(Beginning of Recorded information)
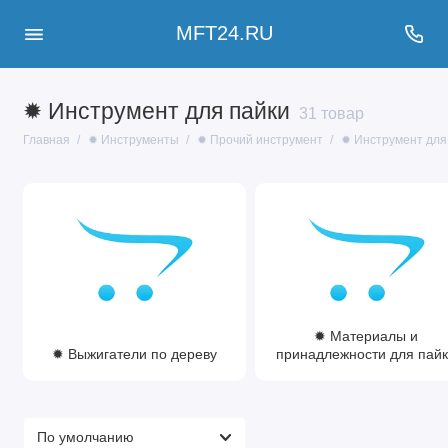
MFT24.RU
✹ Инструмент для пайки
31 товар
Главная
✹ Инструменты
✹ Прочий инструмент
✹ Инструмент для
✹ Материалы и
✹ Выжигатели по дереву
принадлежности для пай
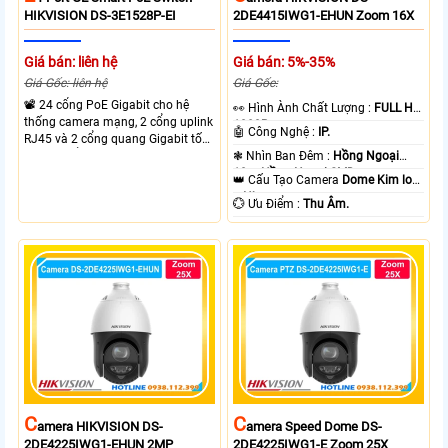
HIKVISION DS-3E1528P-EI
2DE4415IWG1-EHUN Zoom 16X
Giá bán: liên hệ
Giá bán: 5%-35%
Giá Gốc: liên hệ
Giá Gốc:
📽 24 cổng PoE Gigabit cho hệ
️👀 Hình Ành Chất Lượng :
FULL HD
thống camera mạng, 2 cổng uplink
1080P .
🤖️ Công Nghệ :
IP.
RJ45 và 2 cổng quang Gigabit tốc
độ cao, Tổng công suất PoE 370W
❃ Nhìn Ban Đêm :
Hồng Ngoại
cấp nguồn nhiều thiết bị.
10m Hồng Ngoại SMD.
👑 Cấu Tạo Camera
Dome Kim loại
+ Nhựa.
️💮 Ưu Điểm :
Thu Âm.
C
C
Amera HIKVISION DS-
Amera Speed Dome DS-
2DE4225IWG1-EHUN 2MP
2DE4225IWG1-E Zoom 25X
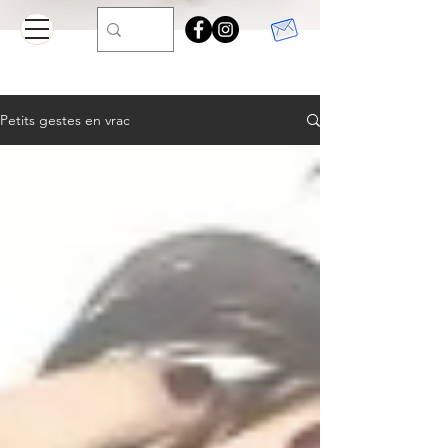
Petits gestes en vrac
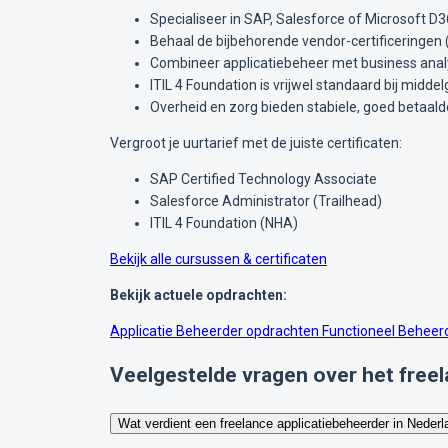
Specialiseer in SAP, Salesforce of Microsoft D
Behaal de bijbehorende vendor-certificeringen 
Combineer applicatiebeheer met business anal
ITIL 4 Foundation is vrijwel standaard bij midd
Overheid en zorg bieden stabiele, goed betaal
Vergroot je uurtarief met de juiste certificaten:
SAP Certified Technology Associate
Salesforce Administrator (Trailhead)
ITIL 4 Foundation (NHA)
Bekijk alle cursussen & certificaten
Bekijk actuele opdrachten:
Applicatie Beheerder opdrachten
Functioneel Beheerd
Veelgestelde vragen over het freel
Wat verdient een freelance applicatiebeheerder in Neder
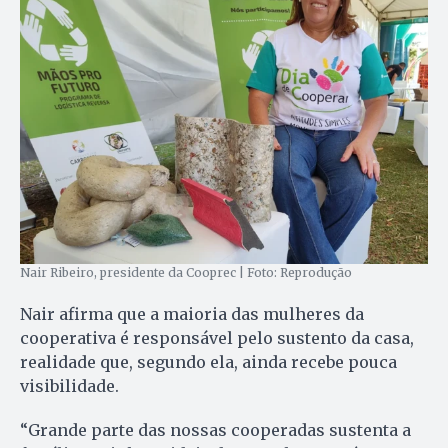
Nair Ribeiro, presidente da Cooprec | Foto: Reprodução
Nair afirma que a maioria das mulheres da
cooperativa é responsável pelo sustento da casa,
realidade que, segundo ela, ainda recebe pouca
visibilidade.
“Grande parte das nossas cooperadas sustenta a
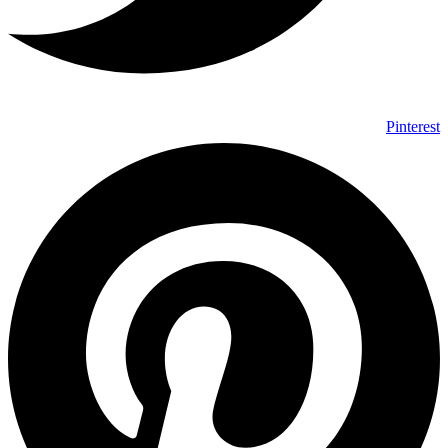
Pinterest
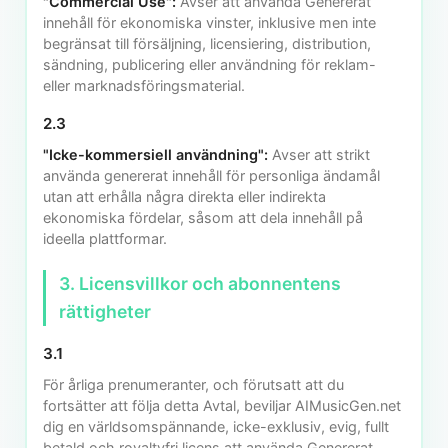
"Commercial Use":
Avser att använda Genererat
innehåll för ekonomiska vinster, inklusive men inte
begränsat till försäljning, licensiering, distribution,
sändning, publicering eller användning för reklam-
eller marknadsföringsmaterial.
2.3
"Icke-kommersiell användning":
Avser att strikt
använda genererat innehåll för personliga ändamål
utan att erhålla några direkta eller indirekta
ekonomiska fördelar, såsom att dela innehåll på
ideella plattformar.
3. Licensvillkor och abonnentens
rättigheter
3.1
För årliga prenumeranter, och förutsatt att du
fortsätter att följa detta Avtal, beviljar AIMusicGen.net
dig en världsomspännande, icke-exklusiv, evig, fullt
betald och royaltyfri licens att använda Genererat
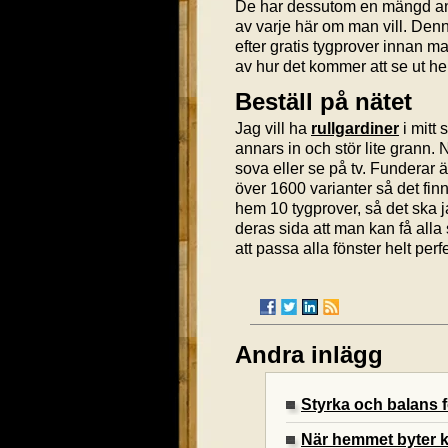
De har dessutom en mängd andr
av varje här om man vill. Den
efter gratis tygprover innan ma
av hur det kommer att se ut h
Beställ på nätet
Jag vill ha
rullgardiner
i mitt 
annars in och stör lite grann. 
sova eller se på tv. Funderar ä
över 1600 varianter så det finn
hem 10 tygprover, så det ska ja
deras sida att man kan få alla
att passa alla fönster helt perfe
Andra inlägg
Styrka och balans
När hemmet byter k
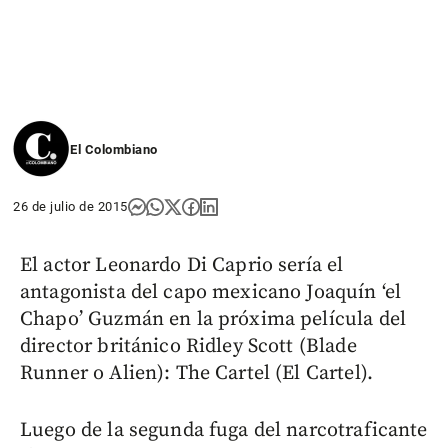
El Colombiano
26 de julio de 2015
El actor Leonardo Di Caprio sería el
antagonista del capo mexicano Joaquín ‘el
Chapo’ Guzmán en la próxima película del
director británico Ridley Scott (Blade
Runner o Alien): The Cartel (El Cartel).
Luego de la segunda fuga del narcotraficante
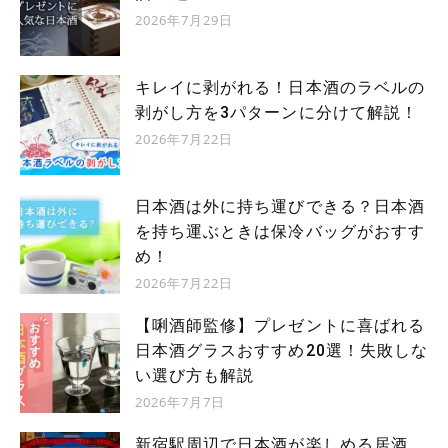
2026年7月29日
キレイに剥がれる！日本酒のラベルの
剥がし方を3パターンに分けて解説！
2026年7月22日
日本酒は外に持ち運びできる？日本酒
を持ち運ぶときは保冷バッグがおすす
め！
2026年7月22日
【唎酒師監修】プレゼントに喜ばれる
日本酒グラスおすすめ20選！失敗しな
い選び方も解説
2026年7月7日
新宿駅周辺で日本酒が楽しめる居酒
(End of Recorded information)
▶ **About this exercise**: Across the listing above, count every line containing the string "HIKVISION" and give the result with no comment.

▶ **Completed exercise**: 2